That sorted, he looks about himself again. Where is everybody? Where’s his mummy and daddy and beautiful big sister? All gone. He’ll have to find them, that’s all. Gemma’s big-school stuff is abandoned on the dining-room table, gone cold now. He clambers up and kneels on a chair, opens the exercise book, thinks he might draw something for Gemma, a picture of him and her together, maybe, the sun smiling down on them. He finds the head of a flower squashed between the pages, puts it automatically into his mouth. It tastes of red. He puts it carefully back where he found it.
There’s only one place left to look—the rest of the world. He fetches that footstool again, drags it into the hall, stands on it to unlatch the front door, letting in a quick gust of wind that almost pushes him over. He goes back for his dinosaur—little Alfie’s only real friend, probably, who’s not got a name unless it’s one he’s picked for himself and kept quiet about. They go outside, and Alfie carefully tugs the door shut behind them. The latch clunks. It’s raining, lightly but endlessly, and very dark.

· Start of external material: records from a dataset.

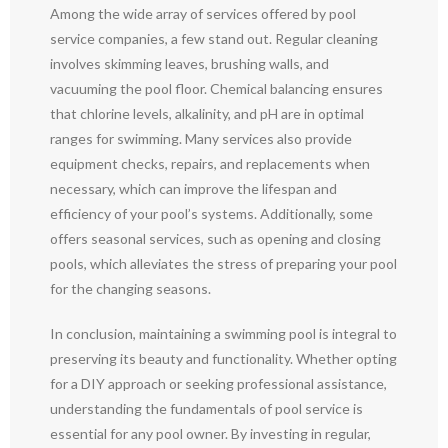
Among the wide array of services offered by pool
service companies, a few stand out. Regular cleaning
involves skimming leaves, brushing walls, and
vacuuming the pool floor. Chemical balancing ensures
that chlorine levels, alkalinity, and pH are in optimal
ranges for swimming. Many services also provide
equipment checks, repairs, and replacements when
necessary, which can improve the lifespan and
efficiency of your pool’s systems. Additionally, some
offers seasonal services, such as opening and closing
pools, which alleviates the stress of preparing your pool
for the changing seasons.
In conclusion, maintaining a swimming pool is integral to
preserving its beauty and functionality. Whether opting
for a DIY approach or seeking professional assistance,
understanding the fundamentals of pool service is
essential for any pool owner. By investing in regular,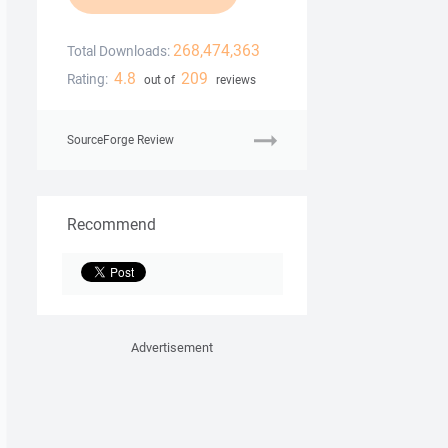
268,474,363
Total Downloads:
4.8
209
Rating:
out of
reviews
SourceForge Review
Recommend
Advertisement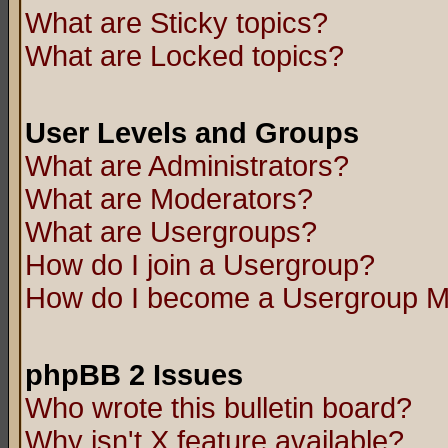
What are Sticky topics?
What are Locked topics?
User Levels and Groups
What are Administrators?
What are Moderators?
What are Usergroups?
How do I join a Usergroup?
How do I become a Usergroup M
phpBB 2 Issues
Who wrote this bulletin board?
Why isn't X feature available?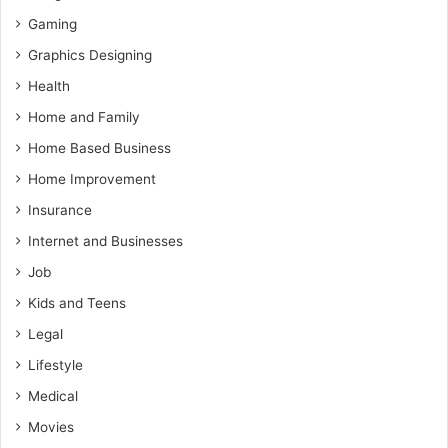
Gaming
Graphics Designing
Health
Home and Family
Home Based Business
Home Improvement
Insurance
Internet and Businesses
Job
Kids and Teens
Legal
Lifestyle
Medical
Movies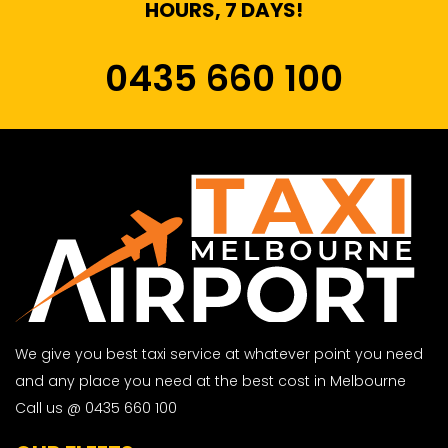
HOURS, 7 DAYS!
0435 660 100
We give you best taxi service at whatever point you need
and any place you need at the best cost in Melbourne
Call us @ 0435 660 100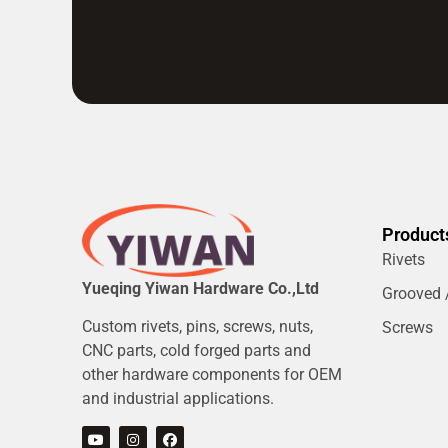
Product
Rivets
Yueqing Yiwan Hardware Co.,Ltd
Grooved /
Custom rivets, pins, screws, nuts,
Screws
CNC parts, cold forged parts and
other hardware components for OEM
and industrial applications.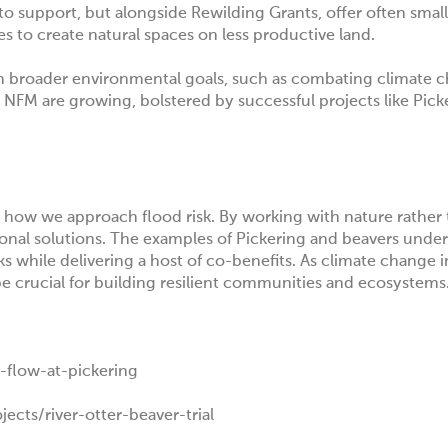
 to support, but alongside
Rewilding Grants
, offer often small
ies to create natural spaces on less productive land.
h broader environmental goals, such as combating climate 
 NFM are growing, bolstered by successful projects like Pick
how we approach flood risk. By working with nature rather t
ional solutions. The examples of Pickering and beavers unde
s while delivering a host of co-benefits. As climate change i
e crucial for building resilient communities and ecosystems
-flow-at-pickering
cts/river-otter-beaver-trial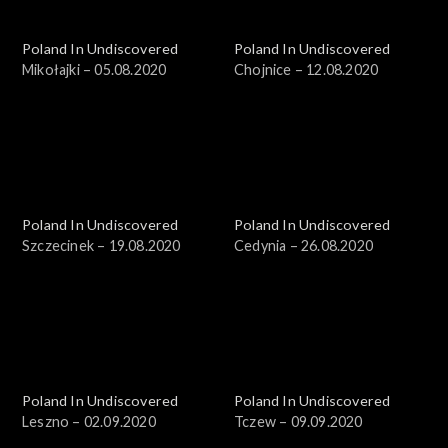
Poland In Undiscovered
Poland In Undiscovered
Mikołajki – 05.08.2020
Chojnice – 12.08.2020
Poland In Undiscovered
Poland In Undiscovered
Szczecinek – 19.08.2020
Cedynia – 26.08.2020
Poland In Undiscovered
Poland In Undiscovered
Leszno – 02.09.2020
Tczew – 09.09.2020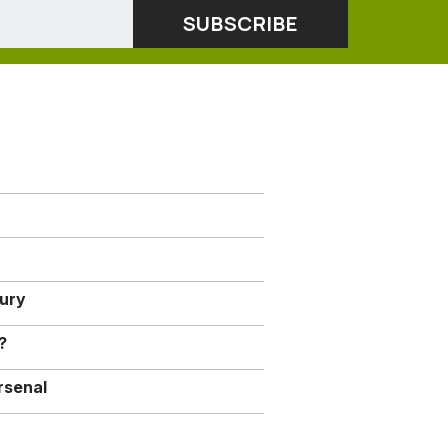
jury
?
rsenal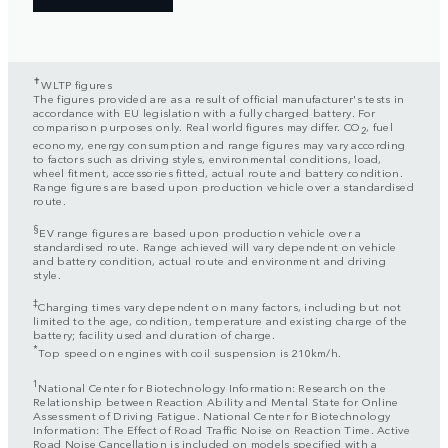
✝
WLTP figures
The figures provided are as a result of official manufacturer's tests in
accordance with EU legislation with a fully charged battery. For
comparison purposes only. Real world figures may differ. CO
, fuel
2
economy, energy consumption and range figures may vary according
to factors such as driving styles, environmental conditions, load,
wheel fitment, accessories fitted, actual route and battery condition.
Range figures are based upon production vehicle over a standardised
route.
§
EV range figures are based upon production vehicle over a
standardised route. Range achieved will vary dependent on vehicle
and battery condition, actual route and environment and driving
style.
‡
Charging times vary dependent on many factors, including but not
limited to the age, condition, temperature and existing charge of the
battery; facility used and duration of charge.
*
Top speed on engines with coil suspension is 210km/h.
1
National Center for Biotechnology Information: Research on the
Relationship between Reaction Ability and Mental State for Online
Assessment of Driving Fatigue. National Center for Biotechnology
Information: The Effect of Road Traffic Noise on Reaction Time. Active
Road Noise Cancellation is included on models specified with a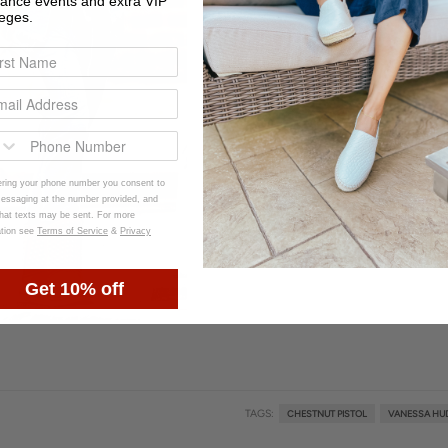
rance events and extra VIP
leges.
ering your phone number you consent to
ssaging at the number provided, and
that texts may be sent. For more
ation see
Terms of Service
&
Privacy
Get 10% off
TAGS:
CHESTNUT PISTOL
VANESSA HU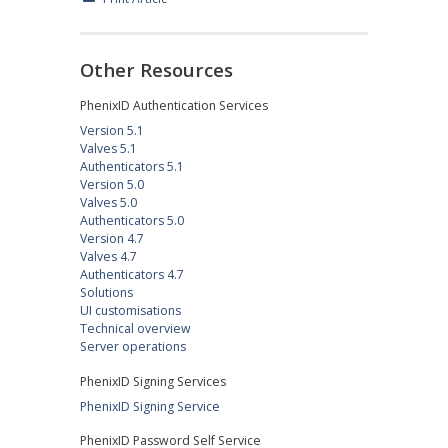
Other Resources
PhenixID Authentication Services
Version 5.1
Valves 5.1
Authenticators 5.1
Version 5.0
Valves 5.0
Authenticators 5.0
Version 4.7
Valves 4.7
Authenticators 4.7
Solutions
UI customisations
Technical overview
Server operations
PhenixID Signing Services
PhenixID Signing Service
PhenixID Password Self Service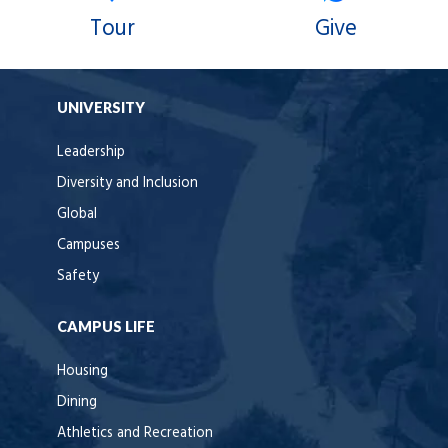
Tour
Give
UNIVERSITY
Leadership
Diversity and Inclusion
Global
Campuses
Safety
CAMPUS LIFE
Housing
Dining
Athletics and Recreation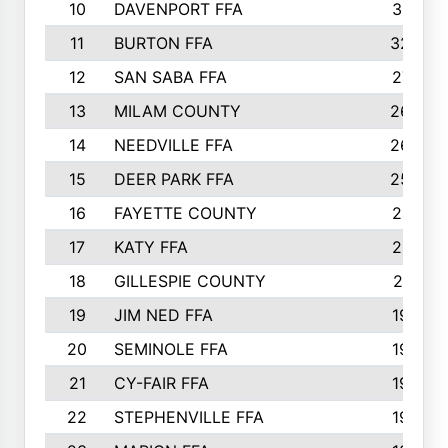
10
DAVENPORT FFA
3313
11
BURTON FFA
3223
12
SAN SABA FFA
2710
13
MILAM COUNTY
2650
14
NEEDVILLE FFA
2636
15
DEER PARK FFA
2566
16
FAYETTE COUNTY
2198
17
KATY FFA
2156
18
GILLESPIE COUNTY
2116
19
JIM NED FFA
1935
20
SEMINOLE FFA
1935
21
CY-FAIR FFA
1930
22
STEPHENVILLE FFA
1900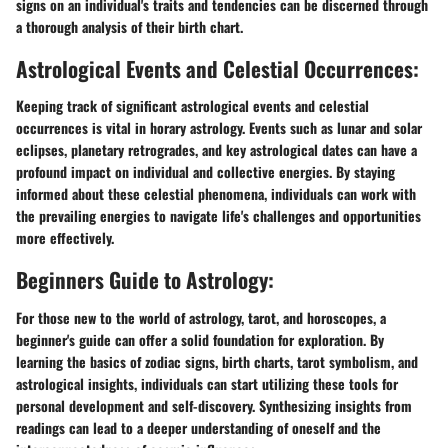
signs on an individual's traits and tendencies can be discerned through
a thorough analysis of their birth chart.
Astrological Events and Celestial Occurrences:
Keeping track of significant astrological events and celestial
occurrences is vital in horary astrology. Events such as lunar and solar
eclipses, planetary retrogrades, and key astrological dates can have a
profound impact on individual and collective energies. By staying
informed about these celestial phenomena, individuals can work with
the prevailing energies to navigate life's challenges and opportunities
more effectively.
Beginners Guide to Astrology:
For those new to the world of astrology, tarot, and horoscopes, a
beginner's guide can offer a solid foundation for exploration. By
learning the basics of zodiac signs, birth charts, tarot symbolism, and
astrological insights, individuals can start utilizing these tools for
personal development and self-discovery. Synthesizing insights from
readings can lead to a deeper understanding of oneself and the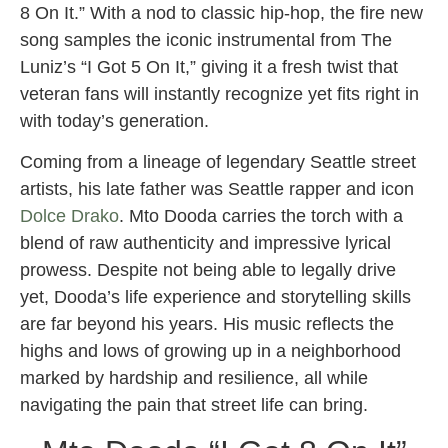
8 On It.” With a nod to classic hip-hop, the fire new
song samples the iconic instrumental from The
Luniz’s “I Got 5 On It,” giving it a fresh twist that
veteran fans will instantly recognize yet fits right in
with today’s generation.
Coming from a lineage of legendary Seattle street
artists, his late father was Seattle rapper and icon
Dolce Drako
. Mto Dooda carries the torch with a
blend of raw authenticity and impressive lyrical
prowess. Despite not being able to legally drive
yet, Dooda’s life experience and storytelling skills
are far beyond his years. His music reflects the
highs and lows of growing up in a neighborhood
marked by hardship and resilience, all while
navigating the pain that street life can bring.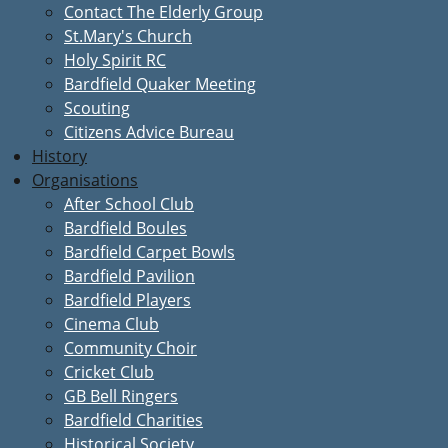
Contact The Elderly Group
St.Mary's Church
Holy Spirit RC
Bardfield Quaker Meeting
Scouting
Citizens Advice Bureau
History
Organisations
After School Club
Bardfield Boules
Bardfield Carpet Bowls
Bardfield Pavilion
Bardfield Players
Cinema Club
Community Choir
Cricket Club
GB Bell Ringers
Bardfield Charities
Historical Society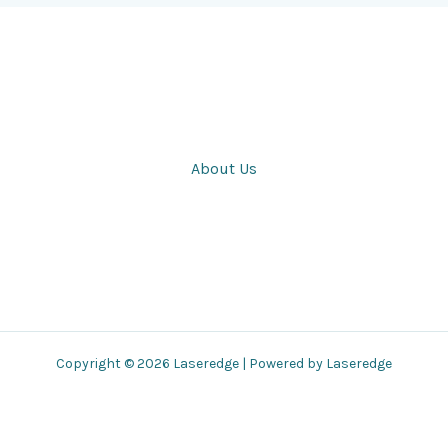
About Us
Copyright © 2026 Laseredge | Powered by Laseredge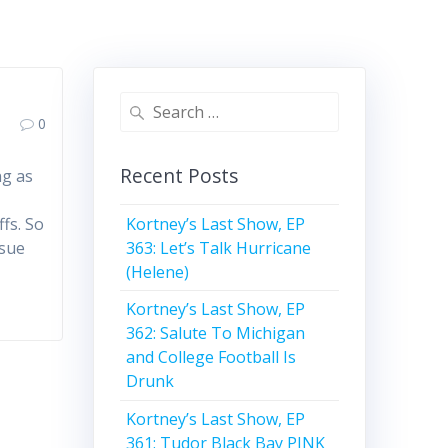
Search
0
for:
Recent Posts
ng as
Kortney’s Last Show, EP
fs. So
363: Let’s Talk Hurricane
ssue
(Helene)
Kortney’s Last Show, EP
362: Salute To Michigan
and College Football Is
Drunk
Kortney’s Last Show, EP
361: Tudor Black Bay PINK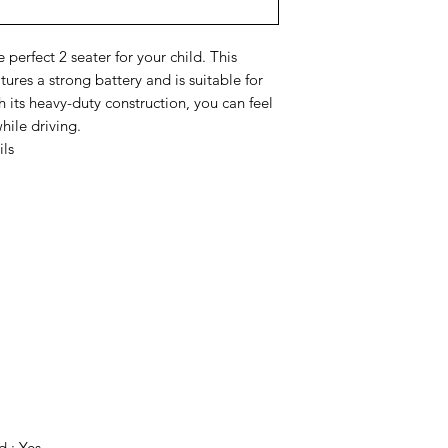
 perfect 2 seater for your child. This
ures a strong battery and is suitable for
 its heavy-duty construction, you can feel
hile driving.
ils
 : Yes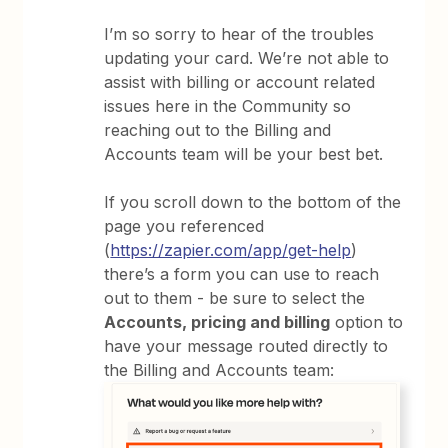
I’m so sorry to hear of the troubles
updating your card. We’re not able to
assist with billing or account related
issues here in the Community so
reaching out to the Billing and
Accounts team will be your best bet.
If you scroll down to the bottom of the
page you referenced
(
https://zapier.com/app/get-help
)
there’s a form you can use to reach
out to them - be sure to select the
Accounts, pricing and billing
option to
have your message routed directly to
the Billing and Accounts team: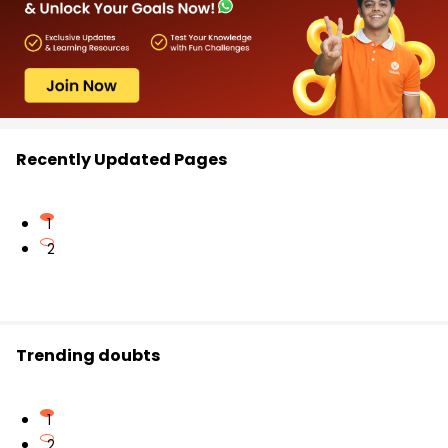
Recently Updated Pages
1
2
Trending doubts
1
2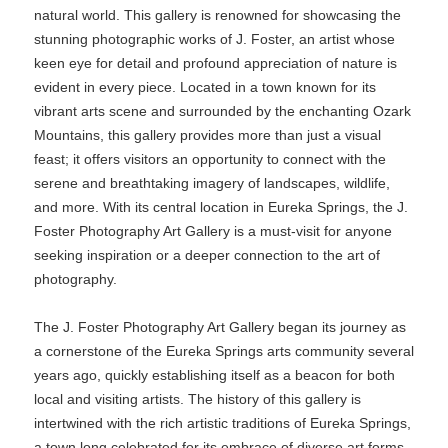
natural world. This gallery is renowned for showcasing the
stunning photographic works of J. Foster, an artist whose
keen eye for detail and profound appreciation of nature is
evident in every piece. Located in a town known for its
vibrant arts scene and surrounded by the enchanting Ozark
Mountains, this gallery provides more than just a visual
feast; it offers visitors an opportunity to connect with the
serene and breathtaking imagery of landscapes, wildlife,
and more. With its central location in Eureka Springs, the J.
Foster Photography Art Gallery is a must-visit for anyone
seeking inspiration or a deeper connection to the art of
photography.
The J. Foster Photography Art Gallery began its journey as
a cornerstone of the Eureka Springs arts community several
years ago, quickly establishing itself as a beacon for both
local and visiting artists. The history of this gallery is
intertwined with the rich artistic traditions of Eureka Springs,
a town long celebrated for its embrace of diverse art forms.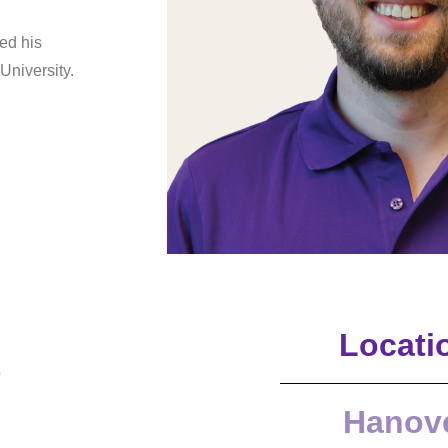
ed his
University.
Locati
s
Hanov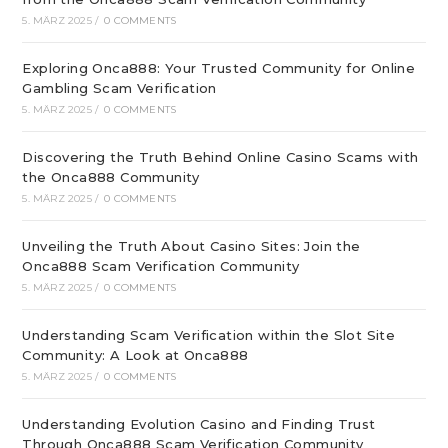
5. MÄRZ 2025
/
0 COMMENTS
Exploring Onca888: Your Trusted Community for Online
Gambling Scam Verification
5. MÄRZ 2025
/
0 COMMENTS
Discovering the Truth Behind Online Casino Scams with
the Onca888 Community
5. MÄRZ 2025
/
0 COMMENTS
Unveiling the Truth About Casino Sites: Join the
Onca888 Scam Verification Community
5. MÄRZ 2025
/
0 COMMENTS
Understanding Scam Verification within the Slot Site
Community: A Look at Onca888
5. MÄRZ 2025
/
0 COMMENTS
Understanding Evolution Casino and Finding Trust
Through Onca888 Scam Verification Community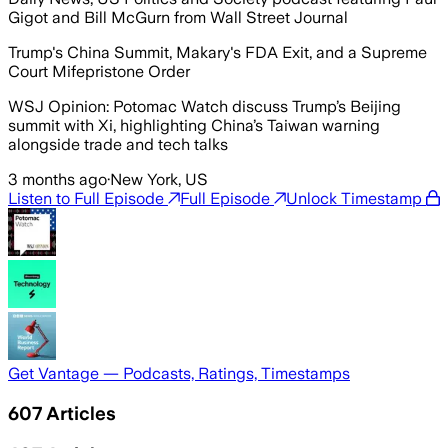
Gigot and Bill McGurn from Wall Street Journal
Trump's China Summit, Makary's FDA Exit, and a Supreme
Court Mifepristone Order
WSJ Opinion: Potomac Watch discuss Trump’s Beijing
summit with Xi, highlighting China’s Taiwan warning
alongside trade and tech talks
3 months ago
·
New York, US
Listen to Full Episode
Full Episode
Unlock Timestamp
Get Vantage — Podcasts, Ratings, Timestamps
607
Articles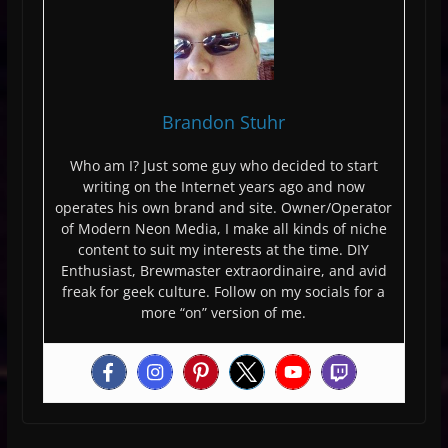
Brandon Stuhr
Who am I? Just some guy who decided to start
writing on the Internet years ago and now
operates his own brand and site. Owner/Operator
of Modern Neon Media, I make all kinds of niche
content to suit my interests at the time. DIY
Enthusiast, Brewmaster extraordinaire, and avid
freak for geek culture. Follow on my socials for a
more “on” version of me.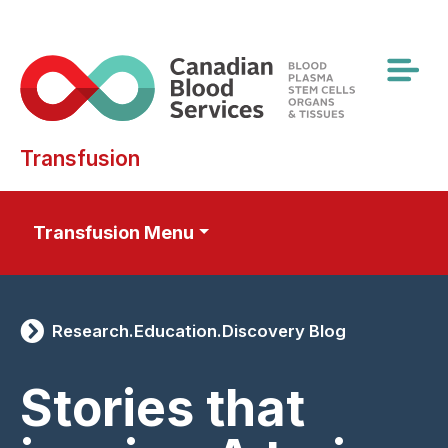
Skip
to
main
content
Transfusion
Transfusion Menu
Research.Education.Discovery Blog
Stories that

Alfie crosses the little front garden—patchy grass turning to mud, empty flowerbeds already mud—and sets off down the road, choosing a direction either randomly or for reasons you couldn’t ever work out no matter what you asked him. He steers himself round the edges of puddles but still gets his fluffy-bunny slippers all wet, his pyjama bottoms splashed to the knee, the rest of him speckled with spots of rain that grow and darken, gathering together till the soaked fabric clings to his skin, his bones showing through.
He wanders the endless twisty streets for ages—for ages and ages, it feels like. He passes the playground he plays at sometimes during the day—his mummy Kath on a park bench flirting with that single dad, laughing at his jokes, touching his sleeve—but it’s a different place at night, empty and still, kind of scary. Maybe he doesn’t even recognise it.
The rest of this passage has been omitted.